Directions for this task. Copy every entry exactly as it stands, though any image it holds should stay out of the copy.

+-------+

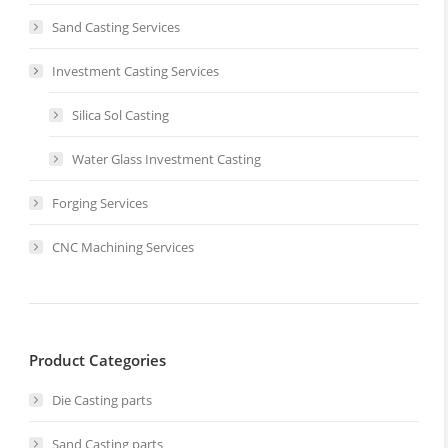
Sand Casting Services
Investment Casting Services
Silica Sol Casting
Water Glass Investment Casting
Forging Services
CNC Machining Services
Product Categories
Die Casting parts
Sand Casting parts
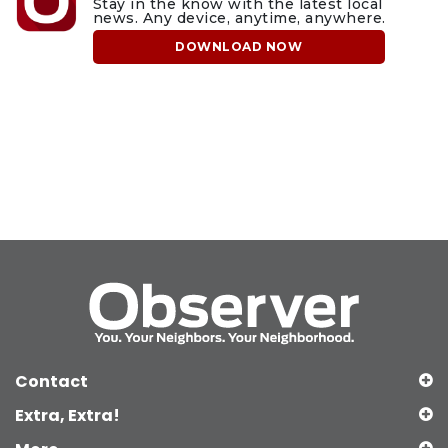
Stay in the know with the latest local
news. Any device, anytime, anywhere.
DOWNLOAD NOW
Contact
Extra, Extra!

+-------+

Exercise solution.
Sand Casting Services
Investment Casting Services
Silica Sol Casting
Water Glass Investment Casting
Forging Services
CNC Machining Services
Product Categories
Die Casting parts
Sand Casting parts
Stay in the know with the latest local
news. Any device, anytime, anywhere.
DOWNLOAD NOW
Contact
Extra, Extra!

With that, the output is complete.